• _What you will do_: Every line below should be set down exactly as it appears.

• _Excerpted data_:
[Start of section]

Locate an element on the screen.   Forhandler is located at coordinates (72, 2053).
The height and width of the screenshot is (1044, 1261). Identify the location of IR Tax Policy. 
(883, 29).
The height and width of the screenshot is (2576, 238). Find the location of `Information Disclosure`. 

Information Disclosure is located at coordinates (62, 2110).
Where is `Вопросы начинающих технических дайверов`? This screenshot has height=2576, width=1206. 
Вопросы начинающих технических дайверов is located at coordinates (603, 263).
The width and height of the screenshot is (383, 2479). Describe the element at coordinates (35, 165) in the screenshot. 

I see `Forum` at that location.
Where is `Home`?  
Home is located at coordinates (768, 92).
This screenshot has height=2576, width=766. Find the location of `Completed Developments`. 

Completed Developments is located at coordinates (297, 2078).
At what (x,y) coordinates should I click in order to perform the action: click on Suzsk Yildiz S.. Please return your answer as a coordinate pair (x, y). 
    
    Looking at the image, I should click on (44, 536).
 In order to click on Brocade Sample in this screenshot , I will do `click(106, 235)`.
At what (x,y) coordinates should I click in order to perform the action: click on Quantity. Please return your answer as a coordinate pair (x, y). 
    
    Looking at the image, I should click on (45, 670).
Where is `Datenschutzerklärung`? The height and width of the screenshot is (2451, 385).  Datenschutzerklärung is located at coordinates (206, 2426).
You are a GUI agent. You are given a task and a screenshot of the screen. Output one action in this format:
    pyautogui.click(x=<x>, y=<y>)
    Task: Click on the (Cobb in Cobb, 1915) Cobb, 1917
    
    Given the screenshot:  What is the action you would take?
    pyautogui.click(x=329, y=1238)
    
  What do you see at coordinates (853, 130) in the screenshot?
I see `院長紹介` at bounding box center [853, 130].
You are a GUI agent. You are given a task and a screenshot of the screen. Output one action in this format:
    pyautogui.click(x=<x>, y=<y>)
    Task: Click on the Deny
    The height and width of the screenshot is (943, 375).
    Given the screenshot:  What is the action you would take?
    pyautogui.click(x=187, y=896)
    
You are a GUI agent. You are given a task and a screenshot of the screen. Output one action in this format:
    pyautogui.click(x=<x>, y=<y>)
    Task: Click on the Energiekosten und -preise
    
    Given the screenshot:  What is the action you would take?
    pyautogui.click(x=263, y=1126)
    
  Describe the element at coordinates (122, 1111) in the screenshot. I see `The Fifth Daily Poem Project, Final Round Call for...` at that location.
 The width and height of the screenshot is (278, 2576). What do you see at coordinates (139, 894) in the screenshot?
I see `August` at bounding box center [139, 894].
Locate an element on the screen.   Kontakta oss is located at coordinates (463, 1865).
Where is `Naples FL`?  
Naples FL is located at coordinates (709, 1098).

[End of section]

• _Solution below_:
Locate an element on the screen.   Forhandler is located at coordinates (72, 2053).
The height and width of the screenshot is (1044, 1261). Identify the location of IR Tax Policy. 
(883, 29).
The height and width of the screenshot is (2576, 238). Find the location of `Information Disclosure`. 

Information Disclosure is located at coordinates (62, 2110).
Where is `Вопросы начинающих технических дайверов`? This screenshot has height=2576, width=1206. 
Вопросы начинающих технических дайверов is located at coordinates (603, 263).
The width and height of the screenshot is (383, 2479). Describe the element at coordinates (35, 165) in the screenshot. 

I see `Forum` at that location.
Where is `Home`?  
Home is located at coordinates (768, 92).
This screenshot has height=2576, width=766. Find the location of `Completed Developments`. 

Completed Developments is located at coordinates (297, 2078).
At what (x,y) coordinates should I click in order to perform the action: click on Suzsk Yildiz S.. Please return your answer as a coordinate pair (x, y). 
    
    Looking at the image, I should click on (44, 536).
 In order to click on Brocade Sample in this screenshot , I will do `click(106, 235)`.
At what (x,y) coordinates should I click in order to perform the action: click on Quantity. Please return your answer as a coordinate pair (x, y). 
    
    Looking at the image, I should click on (45, 670).
Where is `Datenschutzerklärung`? The height and width of the screenshot is (2451, 385).  Datenschutzerklärung is located at coordinates (206, 2426).
You are a GUI agent. You are given a task and a screenshot of the screen. Output one action in this format:
    pyautogui.click(x=<x>, y=<y>)
    Task: Click on the (Cobb in Cobb, 1915) Cobb, 1917
    
    Given the screenshot:  What is the action you would take?
    pyautogui.click(x=329, y=1238)
    
  What do you see at coordinates (853, 130) in the screenshot?
I see `院長紹介` at bounding box center [853, 130].
You are a GUI agent. You are given a task and a screenshot of the screen. Output one action in this format:
    pyautogui.click(x=<x>, y=<y>)
    Task: Click on the Deny
    The height and width of the screenshot is (943, 375).
    Given the screenshot:  What is the action you would take?
    pyautogui.click(x=187, y=896)
    
You are a GUI agent. You are given a task and a screenshot of the screen. Output one action in this format:
    pyautogui.click(x=<x>, y=<y>)
    Task: Click on the Energiekosten und -preise
    
    Given the screenshot:  What is the action you would take?
    pyautogui.click(x=263, y=1126)
    
  Describe the element at coordinates (122, 1111) in the screenshot. I see `The Fifth Daily Poem Project, Final Round Call for...` at that location.
 The width and height of the screenshot is (278, 2576). What do you see at coordinates (139, 894) in the screenshot?
I see `August` at bounding box center [139, 894].
Locate an element on the screen.   Kontakta oss is located at coordinates (463, 1865).
Where is `Naples FL`?  
Naples FL is located at coordinates (709, 1098).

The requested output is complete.